Именно такова сила истины. Но опыт учит нас, что иной раз истина открывается слишком поздно и установление ее обходится ценою крови и слез. Не следует ли из этого, что равную силу порой обретает и заблуждение? И не закономерно ли в таком случае поразмышлять о силе ложного?

Чтобы показать, что ложное (не обязательно в форме обмана, но часто в виде заблуждения) играло важную роль в истории, я должен сослаться на какой-то критерий правды. Но, прояви я излишний догматизм в выборе критерия, моим размышлениям придет конец в самом их начале.

Если предположить, что все мифы и религии не более чем выдумки, тогда остается лишь признать, что мы тысячелетия живем под властью обмана, так как вера во всевозможных богов всегда была движущей силой истории.

В таком случае мы грешим банальным евгемеризмом: подобный скептицизм ничем не лучше противоположного фидеистического мировоззрения.
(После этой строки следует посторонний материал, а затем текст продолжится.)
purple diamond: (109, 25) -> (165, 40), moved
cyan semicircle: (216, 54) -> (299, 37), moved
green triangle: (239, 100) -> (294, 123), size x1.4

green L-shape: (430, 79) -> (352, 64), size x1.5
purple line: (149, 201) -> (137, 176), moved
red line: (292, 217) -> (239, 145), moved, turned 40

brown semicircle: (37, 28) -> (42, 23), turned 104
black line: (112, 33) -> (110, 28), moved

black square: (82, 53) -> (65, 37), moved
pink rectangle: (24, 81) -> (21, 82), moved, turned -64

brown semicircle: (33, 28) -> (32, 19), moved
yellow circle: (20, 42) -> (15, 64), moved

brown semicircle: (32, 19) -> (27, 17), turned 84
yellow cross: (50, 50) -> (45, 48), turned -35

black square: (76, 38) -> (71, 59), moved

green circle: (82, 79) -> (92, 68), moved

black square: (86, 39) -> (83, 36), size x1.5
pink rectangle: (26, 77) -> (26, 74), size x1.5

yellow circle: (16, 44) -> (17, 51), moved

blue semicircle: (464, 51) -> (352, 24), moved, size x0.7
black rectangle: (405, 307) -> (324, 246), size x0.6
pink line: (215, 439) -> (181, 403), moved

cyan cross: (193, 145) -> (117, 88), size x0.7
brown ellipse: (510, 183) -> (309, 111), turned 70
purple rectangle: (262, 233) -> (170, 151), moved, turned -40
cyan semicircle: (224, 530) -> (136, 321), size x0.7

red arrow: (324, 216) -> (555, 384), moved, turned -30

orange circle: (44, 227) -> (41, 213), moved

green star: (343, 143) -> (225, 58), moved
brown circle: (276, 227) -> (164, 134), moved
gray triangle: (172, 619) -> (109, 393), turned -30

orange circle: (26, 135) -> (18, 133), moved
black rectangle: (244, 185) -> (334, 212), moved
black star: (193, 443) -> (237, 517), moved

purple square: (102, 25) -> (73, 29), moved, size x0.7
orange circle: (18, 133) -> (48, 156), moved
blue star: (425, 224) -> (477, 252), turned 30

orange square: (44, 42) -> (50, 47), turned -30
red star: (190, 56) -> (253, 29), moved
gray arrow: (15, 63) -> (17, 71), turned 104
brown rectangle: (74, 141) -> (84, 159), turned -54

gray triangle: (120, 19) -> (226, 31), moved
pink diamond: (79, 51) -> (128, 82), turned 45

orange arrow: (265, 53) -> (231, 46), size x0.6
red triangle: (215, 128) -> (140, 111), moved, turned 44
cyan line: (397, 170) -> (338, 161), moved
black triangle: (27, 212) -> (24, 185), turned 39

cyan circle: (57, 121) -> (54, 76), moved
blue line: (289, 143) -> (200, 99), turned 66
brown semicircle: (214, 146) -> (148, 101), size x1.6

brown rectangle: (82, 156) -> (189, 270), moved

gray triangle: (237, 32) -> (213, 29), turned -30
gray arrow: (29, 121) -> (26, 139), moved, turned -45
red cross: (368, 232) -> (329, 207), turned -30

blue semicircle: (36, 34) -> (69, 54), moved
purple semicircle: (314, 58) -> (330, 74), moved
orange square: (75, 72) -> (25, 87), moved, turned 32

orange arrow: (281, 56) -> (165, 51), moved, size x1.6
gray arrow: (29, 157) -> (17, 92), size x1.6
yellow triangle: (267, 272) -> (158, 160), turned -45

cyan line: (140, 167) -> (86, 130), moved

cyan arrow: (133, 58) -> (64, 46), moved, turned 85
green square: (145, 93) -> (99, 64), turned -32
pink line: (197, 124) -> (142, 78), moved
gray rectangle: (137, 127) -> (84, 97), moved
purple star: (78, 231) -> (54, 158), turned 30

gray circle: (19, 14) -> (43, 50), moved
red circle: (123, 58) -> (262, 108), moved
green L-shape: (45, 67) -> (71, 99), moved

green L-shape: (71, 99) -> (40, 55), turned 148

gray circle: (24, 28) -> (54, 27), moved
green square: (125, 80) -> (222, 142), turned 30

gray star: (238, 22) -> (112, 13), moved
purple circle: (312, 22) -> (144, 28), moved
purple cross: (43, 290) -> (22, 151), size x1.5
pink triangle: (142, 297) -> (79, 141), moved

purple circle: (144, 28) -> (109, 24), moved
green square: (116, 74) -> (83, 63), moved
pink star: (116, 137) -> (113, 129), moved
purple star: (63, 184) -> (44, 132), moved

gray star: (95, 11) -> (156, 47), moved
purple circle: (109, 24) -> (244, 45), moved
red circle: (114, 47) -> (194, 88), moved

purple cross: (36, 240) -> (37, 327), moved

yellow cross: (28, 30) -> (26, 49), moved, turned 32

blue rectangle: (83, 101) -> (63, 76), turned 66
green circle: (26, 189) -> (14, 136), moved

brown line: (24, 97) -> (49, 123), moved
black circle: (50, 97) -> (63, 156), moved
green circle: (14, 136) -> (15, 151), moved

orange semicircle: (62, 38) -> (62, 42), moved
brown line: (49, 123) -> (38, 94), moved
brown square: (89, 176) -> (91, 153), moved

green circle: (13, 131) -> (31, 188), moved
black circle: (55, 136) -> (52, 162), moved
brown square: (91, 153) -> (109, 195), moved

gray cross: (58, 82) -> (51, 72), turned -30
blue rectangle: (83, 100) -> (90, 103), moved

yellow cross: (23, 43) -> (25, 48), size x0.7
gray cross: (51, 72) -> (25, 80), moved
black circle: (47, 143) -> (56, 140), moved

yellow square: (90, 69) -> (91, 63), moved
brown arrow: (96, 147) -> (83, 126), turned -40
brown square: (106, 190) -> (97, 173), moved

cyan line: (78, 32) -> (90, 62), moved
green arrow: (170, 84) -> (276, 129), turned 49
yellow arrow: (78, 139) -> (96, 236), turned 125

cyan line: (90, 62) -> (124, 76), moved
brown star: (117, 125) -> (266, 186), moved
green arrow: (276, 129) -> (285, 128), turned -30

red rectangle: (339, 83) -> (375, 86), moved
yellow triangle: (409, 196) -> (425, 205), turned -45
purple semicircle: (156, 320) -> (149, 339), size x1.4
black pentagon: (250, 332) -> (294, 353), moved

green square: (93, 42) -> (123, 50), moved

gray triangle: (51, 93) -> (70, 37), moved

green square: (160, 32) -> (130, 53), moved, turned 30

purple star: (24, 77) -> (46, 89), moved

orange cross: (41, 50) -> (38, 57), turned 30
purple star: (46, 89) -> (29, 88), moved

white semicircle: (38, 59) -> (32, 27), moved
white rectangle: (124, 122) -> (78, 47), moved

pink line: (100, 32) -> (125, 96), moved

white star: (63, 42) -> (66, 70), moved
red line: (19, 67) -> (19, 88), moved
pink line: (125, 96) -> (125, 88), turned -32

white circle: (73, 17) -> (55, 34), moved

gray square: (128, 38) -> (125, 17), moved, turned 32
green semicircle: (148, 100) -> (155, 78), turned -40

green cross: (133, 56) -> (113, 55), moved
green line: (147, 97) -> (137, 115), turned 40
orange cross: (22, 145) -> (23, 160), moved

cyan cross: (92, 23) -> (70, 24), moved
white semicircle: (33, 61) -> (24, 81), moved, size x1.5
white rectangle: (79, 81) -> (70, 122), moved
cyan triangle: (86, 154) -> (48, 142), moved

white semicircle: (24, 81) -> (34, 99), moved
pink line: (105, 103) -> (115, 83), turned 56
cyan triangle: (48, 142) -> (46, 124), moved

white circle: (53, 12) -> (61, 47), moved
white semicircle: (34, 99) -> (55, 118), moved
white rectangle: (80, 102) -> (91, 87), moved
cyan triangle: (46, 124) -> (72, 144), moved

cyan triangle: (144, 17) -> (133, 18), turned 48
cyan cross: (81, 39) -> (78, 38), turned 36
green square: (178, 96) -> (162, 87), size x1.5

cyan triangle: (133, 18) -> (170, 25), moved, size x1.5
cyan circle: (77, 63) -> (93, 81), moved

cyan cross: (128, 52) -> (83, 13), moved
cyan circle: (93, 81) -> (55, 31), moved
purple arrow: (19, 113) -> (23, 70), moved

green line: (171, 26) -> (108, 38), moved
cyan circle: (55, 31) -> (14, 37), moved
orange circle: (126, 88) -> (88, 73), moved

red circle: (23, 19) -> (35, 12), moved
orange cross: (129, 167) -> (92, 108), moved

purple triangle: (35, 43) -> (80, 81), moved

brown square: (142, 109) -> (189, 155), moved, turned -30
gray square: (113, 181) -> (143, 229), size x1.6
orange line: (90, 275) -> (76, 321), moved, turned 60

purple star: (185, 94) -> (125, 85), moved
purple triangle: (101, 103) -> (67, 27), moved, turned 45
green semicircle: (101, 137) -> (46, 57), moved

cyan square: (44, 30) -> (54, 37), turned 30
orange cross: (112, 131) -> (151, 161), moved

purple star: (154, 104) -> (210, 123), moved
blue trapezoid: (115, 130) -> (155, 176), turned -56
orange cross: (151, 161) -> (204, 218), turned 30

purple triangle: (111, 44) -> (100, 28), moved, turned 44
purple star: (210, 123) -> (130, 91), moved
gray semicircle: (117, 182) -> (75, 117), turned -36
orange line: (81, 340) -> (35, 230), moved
Если мы исповедуем любую из известных религий и, скажем, не признаем, что Христос есть сын Бога, значит, он не Мессия, до сих пор ожидаемый в Иерусалиме. И если Мухаммед – пророк Аллаха, то нельзя приносить жертвы Пернатому Змею. Если мы следуем наиболее просвещенному и снисходительному деизму и готовы верить одновременно в Святое Причастие и в Великое Дао, то мы осуждаем уничтожение неверных и еретиков. Если мы поклоняемся Сатане, то Нагорная проповедь для нас детский лепет. Если мы радикальные атеисты, то любая вера в наших глазах – сплошное недоразумение. Поэтому, учитывая, что в ходе истории люди постоянно руководствовались в своих действиях какими-то убеждениями, которых другие люди не разделяли, мы вынуждены признать, что для каждого из нас в той или иной, но всегда в значительной мере вся история остается лишь театром иллюзий.